Yesterday we received news that brought us great sorrow. One of the Cub Scouts in our Pack, a little boy in Matthew's grade, was killed in an automobile accident. This child had a light about him, a tenderness that was so appealing to all who knew him. Our community is a small one, and this will hit everyone very hard. This is a little boy whom I have hugged, helped in reading groups, and thoroughly enjoyed being around.
We have 25 boys in our Pack, 25 little men whom we love to death. Each one has their own quirks, their own gifts and talents, their own unique way of seeing the world. For us, it is truly a labor of love to work with them, to be surrounded by the chaos that accompanies that many boys, to watch them grow and mature and learn.
It is at moments like this when one wonders why...why do things like this happen? Why are some children taken from their parents at such a young age? Why is a life snuffed out so quickly, as if it almost never existed at all because that life wasn't in existence long enough to make it's mark on the world?
He made a mark on my heart, this sweet little boy. His bright smile and easy going spirit will never be forgotten by us. 8 years old, 8 years on this earth.
It serves as a reminder to be filled with ever more gratitude for each and every day with my family.
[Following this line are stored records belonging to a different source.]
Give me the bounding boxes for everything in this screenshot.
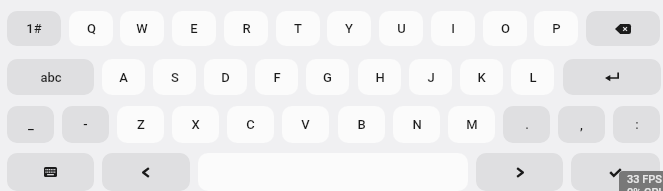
staticText: O [501,21,510,36]
button[interactable]: N [393,106,440,143]
button[interactable]: C [227,106,274,143]
button[interactable]: D [204,59,247,95]
staticText: L [529,70,537,85]
button[interactable]: , [558,106,605,143]
staticText: Z [137,117,145,132]
button[interactable]: F [255,59,298,95]
button[interactable]: X [172,106,219,143]
staticText: . [525,117,529,132]
staticText: F [273,70,281,85]
staticText: K [477,70,486,85]
button[interactable]: K [460,59,503,95]
staticText: 33 FPS [627,173,662,186]
staticText: - [83,117,88,132]
button[interactable]: J [409,59,452,95]
button[interactable]: _ [7,106,54,143]
button[interactable]: Switch keyboard [7,153,94,191]
button[interactable]: Done [571,153,660,191]
button[interactable]: . [503,106,550,143]
staticText: E [190,21,198,36]
button[interactable]: Previous [102,153,190,191]
staticText: V [301,117,310,132]
button[interactable]: M [448,106,495,143]
button[interactable]: I [431,11,475,46]
staticText: T [294,21,302,36]
button[interactable]: H [358,59,401,95]
staticText: D [221,70,230,85]
button[interactable]: Backspace [586,11,660,46]
staticText: : [635,117,639,132]
button[interactable]: R [224,11,268,46]
button[interactable]: S [153,59,196,95]
button[interactable]: Q [69,11,113,46]
button[interactable]: P [534,11,578,46]
button[interactable]: : [613,106,660,143]
staticText: _ [28,117,34,132]
button[interactable]: abc [7,59,94,95]
staticText: W [136,21,148,36]
button[interactable]: U [379,11,423,46]
button[interactable]: - [62,106,109,143]
staticText: R [242,21,251,36]
button[interactable]: W [120,11,164,46]
button[interactable]: G [306,59,349,95]
button[interactable]: V [282,106,329,143]
staticText: 0% GPU [627,186,663,191]
staticText: B [357,117,366,132]
button[interactable]: B [338,106,385,143]
staticText: abc [40,70,62,85]
staticText: H [375,70,385,85]
button[interactable]: E [172,11,216,46]
staticText: P [552,21,561,36]
button[interactable]: Z [117,106,164,143]
staticText: , [580,117,583,132]
button[interactable]: L [511,59,554,95]
button[interactable]: Next [476,153,563,191]
staticText: U [397,21,406,36]
staticText: X [191,117,200,132]
staticText: A [119,70,128,85]
staticText: G [323,70,332,85]
button[interactable]: 1# [7,11,61,46]
button[interactable]: O [483,11,527,46]
staticText: I [451,21,455,36]
staticText: S [171,70,179,85]
staticText: M [466,117,478,132]
button[interactable]: T [276,11,320,46]
staticText: J [427,70,435,85]
staticText: C [246,117,255,132]
staticText: 1# [26,21,42,36]
staticText: Q [87,21,96,36]
staticText: Y [345,21,353,36]
button[interactable]: Y [327,11,371,46]
staticText: N [412,117,422,132]
button[interactable]: A [102,59,145,95]
button[interactable]: Enter [563,59,661,95]
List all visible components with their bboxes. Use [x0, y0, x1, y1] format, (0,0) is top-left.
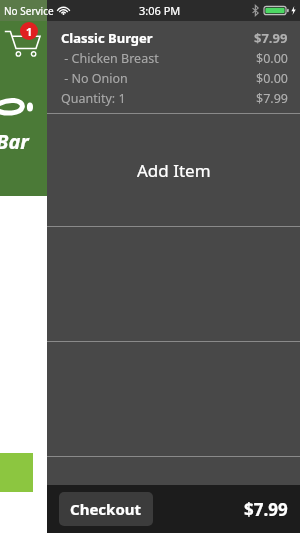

In an instant, it can all be lost. As parents, we never want to let our minds wander towards the "what if's", to contemplate the unthinkable, that we might outlive our children. Throughout their childhoods there are moments when you hear news like this about someone elses family...a death....cancer...an abduction...and you quickly pull your mind away from it, fear eating at your heart. Or perhaps it has actually happened in your own family, and you have had to climb your way through the grief to find the life that exists "after".
What can we do? We hold them closer for awhile, we comfort ourselves with the knowledge that things like this don't happen often, we have that sick feeling in the pit of our stomach for a day or two, and then the shock value of the incident wears off, and we slowly drift back to our normal way of viewing the world, convincing ourselves we are safe and secure, that nothing bad will REALLY happen. It takes such a short period of time for that gut wrenching emotion to depart, and then we find ourselves once again invincible, untouchable by such enormous loss and tragedy.
And yet the family it happens to lives with it forever, just as if it were yesterday. The mother and father forever ask themselves repeatedly "What if...what if we hadn't left at that particular time? What if I had turned left instead of right? What if something had delayed me by mere seconds?". Events converge to cause a tragedy of untold proportion, altering lives forever.
I know we can't always live in that state of hypervigilence, it is not productive, it is not emotionally healthy, it is not the way God wants us to live our lives. But you can bet it will be more than a day or two before I stop wanting to give Kenny, Matthew and Joshie extra hugs, and it will be months before I stop seeing this little boy's smiling face every time I drive past the location where his life ended.
While I know he will rest in peace, I fear his parents may take years to find that peace.